While you were asleep: Musk clinches deal to buy Twitter, the fifth Covid-19 wave is here

In case you missed it, we begin this morning with the big overnight news that Twitter has agreed to sell to billionaire Elon Musk for a reported $44 billion and take the 16-year-old social network private in the process.

The deal was unanimously agreed upon by Twitter’s board and is expected to be concluded later this year. Investors will receive $54.20 for each Twitter share they own with Musk securing $25.5 billion of debt and margin loan financing and will provide about $21 billion in equity to fund the deal.

The deal includes a provision where Musk, the world’s wealthiest individual, would have to pay the company a fee if he decides to walk away from the deal or it collapses while Twitter is not allowed to solicit offers from other buyers.

Musk has yet to outline his plans for the social media company, but he is a well-known free speech advocate, and is thought to want to overhaul Twitter to make it a space for completely unfettered free speech and has asked his “worst critics” to remain on the platform.

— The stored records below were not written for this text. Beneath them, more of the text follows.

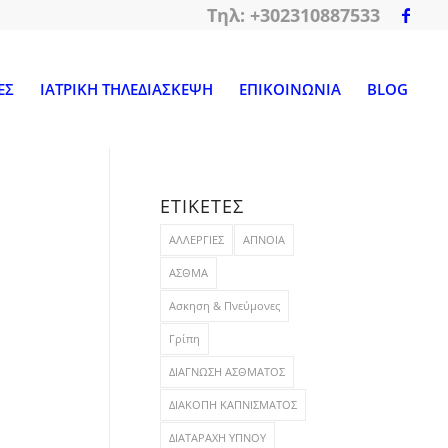
Tηλ: +302310887533
ΕΣ
ΙΑΤΡΙΚΗ ΤΗΛΕΔΙΑΣΚΕΨΗ
ΕΠΙΚΟΙΝΩΝΙΑ
BLOG
ΕΤΙΚΕΤΕΣ
ΑΛΛΕΡΓΙΕΣ
ΑΠΝΟΙΑ
ΑΣΘΜΑ
Ασκηση & Πνεύμονες
Γρίπη
ΔΙΑΓΝΩΣΗ ΑΣΘΜΑΤΟΣ
ΔΙΑΚΟΠΗ ΚΑΠΝΙΣΜΑΤΟΣ
ΔΙΑΤΑΡΑΧΗ ΥΠΝΟΥ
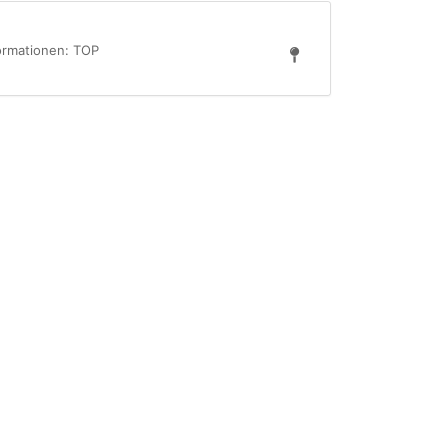
formationen: TOP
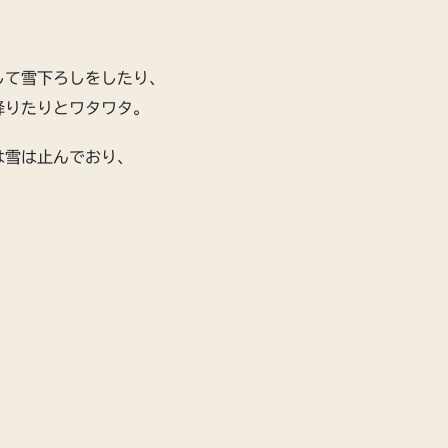
して雪下ろしをしたり、
降りたりとワタワタ。
は雪は止んでおり、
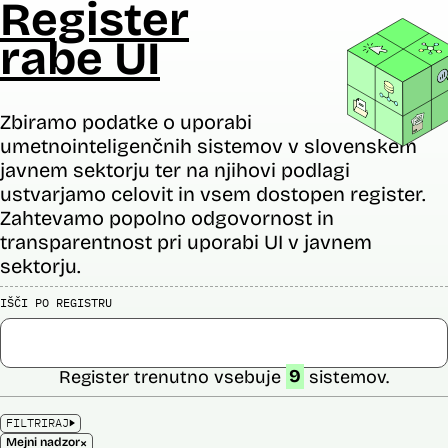
Register
rabe UI
Zbiramo podatke o uporabi
umetnointeligenčnih sistemov v slovenskem
javnem sektorju ter na njihovi podlagi
ustvarjamo celovit in vsem dostopen register.
Zahtevamo popolno odgovornost in
transparentnost pri uporabi UI v javnem
sektorju.
IŠČI PO REGISTRU
Register trenutno vsebuje
9
sistemov.
FILTRIRAJ
×
Mejni nadzor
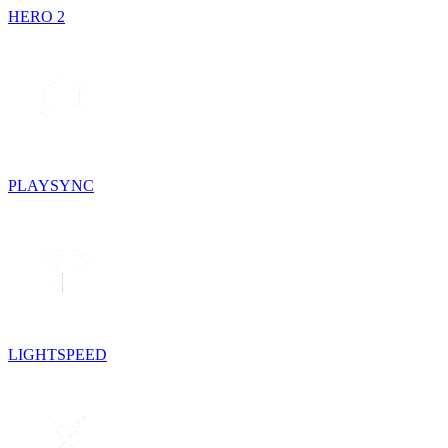
HERO 2
PLAYSYNC
LIGHTSPEED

One of his rivals on the world’s wealthiest person ladder, Jeff Bezos, took a shot at Musk after the deal was announced and tried to push the narrative that Twitter might be in for possible undue influence from a foreign government given Tesla’s ties to China.

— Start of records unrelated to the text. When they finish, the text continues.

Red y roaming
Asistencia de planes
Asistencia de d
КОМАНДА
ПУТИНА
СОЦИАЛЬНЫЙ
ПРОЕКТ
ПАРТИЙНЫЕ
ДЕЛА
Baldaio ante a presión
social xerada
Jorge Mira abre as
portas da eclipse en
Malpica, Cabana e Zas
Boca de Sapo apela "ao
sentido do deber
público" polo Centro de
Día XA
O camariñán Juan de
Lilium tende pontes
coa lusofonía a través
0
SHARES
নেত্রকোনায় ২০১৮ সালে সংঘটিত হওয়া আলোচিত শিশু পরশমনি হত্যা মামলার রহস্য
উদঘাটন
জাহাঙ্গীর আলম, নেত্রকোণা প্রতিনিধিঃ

Twitter co-founder and former CEO Jack Dorsey said in a thread on the platform, “Twitter as a company has always been my sole issue and my biggest regret,” writing that he trusted the takeover by Tesla and SpaceX CEO Musk. “Solving for the problem of it being a company however, Elon is the singular solution I trust.”

Meanwhile, Tesla shares fell on Monday following the news Musk had agreed to buy Twitter and take the company private. Tesla shares were down 0.7% by the close of trade.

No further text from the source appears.